She began to shake, her knees would no longer support her, and she slid along the door to the floor.
Erik was dead. The horses had run away, had overturned the carriage at a street corner, and hurled Erik with his head against the wall. His skull had been fractured, and now he lay dead at Aalborg. That was the way it had happened, and most of this story was told in the telegram. No one had been with him in the carriage except the white-necked tutor known as the Arab. It was he who had telegraphed.
She crouched on the floor moaning feebly, both palms spread out on the carpet, her eyes staring with a fixed, empty look, as she swayed helplessly to and fro.
Only a moment ago everything had been light and fragrance around her, and, however much she tried, she could not instantly put all this out of her consciousness to admit the inky black night of grief and remorse. It was not her fault that her mind was still haunted by fitful, dazzling gleams of love’s happiness and love’s pleasure; that intense, foolish desires would force their way out of the whirl, seeking the bliss of forgetfulness, or trying to stop with a frenzied wrench the revolving wheel of fortune.
But it soon passed.
In black swarms, from everywhere, dark thoughts came flying like ravens, lured by the corpse of her happiness, and hacked it beak by beak, even while the warmth of life still lingered in it. They tore and slashed and made it hideous and unrecognizable, until the whole thing was nothing but a carrion of loathing and horror.
She rose and walked about, supporting herself by chairs and tables like one who is ill. Desperately she looked around for some cobweb of help, if it were only a comforting glance, a sympathetic pat of the hand, but her eyes met nothing but the glaring family portraits, all the strangers who had been witnesses of her fall and her crime—sleepy old gentlemen, prim-mouthed matrons, and their ever-present gnome child, the girl with the great round eyes and bulging forehead. It had acquired memories enough at last, this strange furniture, the table over there, and that chair, the footstool with the black poodle-dog, and the portière like a dressing-gown,—she had saturated them all with memories, adulterous memories, which they now spewed out and flung after her. Oh, it was terrible to be locked in with all these spectres of crime and with herself. She shuddered at herself; she pointed accusing fingers at herself, at this dishonored Fennimore who crouched at her feet; she pulled her dress away from between her imploring hands. Mercy? No, there was no mercy! How could there be mercy before those dead eyes in the strange town, those eyes which had become seeing, now that they were glazed in death, and saw how she had thrown his honor in the mud, lied at his lips, been faithless at his heart.

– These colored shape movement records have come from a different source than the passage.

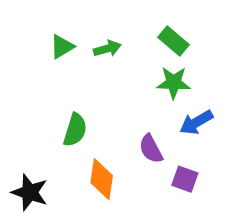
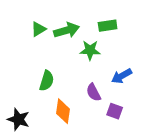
green rectangle: (174, 41) -> (108, 26), turned -48
green arrow: (107, 49) -> (67, 30), size x1.5
green star: (174, 83) -> (90, 50), moved

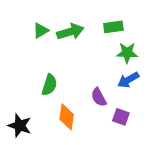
green star: (90, 50) -> (127, 53), moved

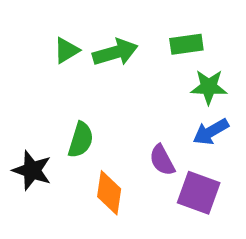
purple square: (121, 117) -> (199, 193), size x1.5
black star: (20, 126) -> (32, 170), moved

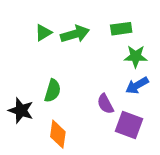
orange diamond: (109, 193) -> (58, 134), moved

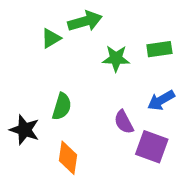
green rectangle: (121, 29) -> (159, 49), moved
green arrow: (75, 34) -> (85, 21), moved
green star: (136, 56) -> (116, 58), moved

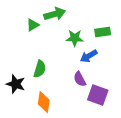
blue arrow: (161, 100) -> (89, 56), moved

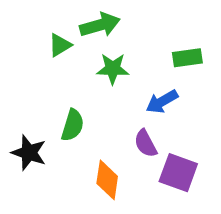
green star: (75, 38) -> (113, 69), moved
orange diamond: (44, 102) -> (107, 180), moved

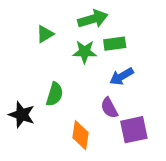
green arrow: (100, 25) -> (93, 19), moved
green rectangle: (187, 58) -> (115, 44), moved
purple square: (178, 173) -> (134, 130), turned -32

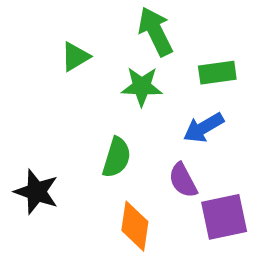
green arrow: (93, 19) -> (155, 31), turned -100
green rectangle: (115, 44) -> (217, 73), moved
green semicircle: (55, 94) -> (117, 157), moved

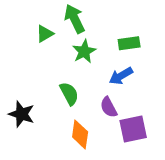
green arrow: (155, 31) -> (75, 19), moved
green star: (142, 86) -> (84, 51), turned -30
green semicircle: (117, 157) -> (69, 94), turned -45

She could feel those dead eyes riveted on her; she did not know whence they came, but they followed her, gliding down her body like two ice-cold rays. As she looked down, while every thread of the carpet, every stitch in the footstools, seemed unnaturally clear in the strong, sharp light, she felt something walking about her with the footsteps of dead men, felt it brushing against her dress so distinctly that she screamed with terror, and darted to one side. But it came in front of her like hands and yet not like hands, something that clutched at her slowly, clutched derisively and triumphantly at her heart, that marvel of treachery, that yellow pearl of deceit! And she retreated till she backed up against the table, but it was still there, and her bosom gave no protection against it; it clutched through her skin and flesh.... She almost died of terror, as she stood there, helplessly bending back over the table, while every nerve contracted with fear, and her eyes stared as if they were being murdered in their sockets.
Then that passed.
She looked around with a haunted look, then sank down on her knees and prayed a long time. She repented and confessed, wildly and unrestrainedly, in growing passion, with the same fanatic self-loathing that drives the nun to scourge her naked body. She sought fervently after the most grovelling expressions, intoxicating herself with self-abasement and with a humility that thirsted for degradation.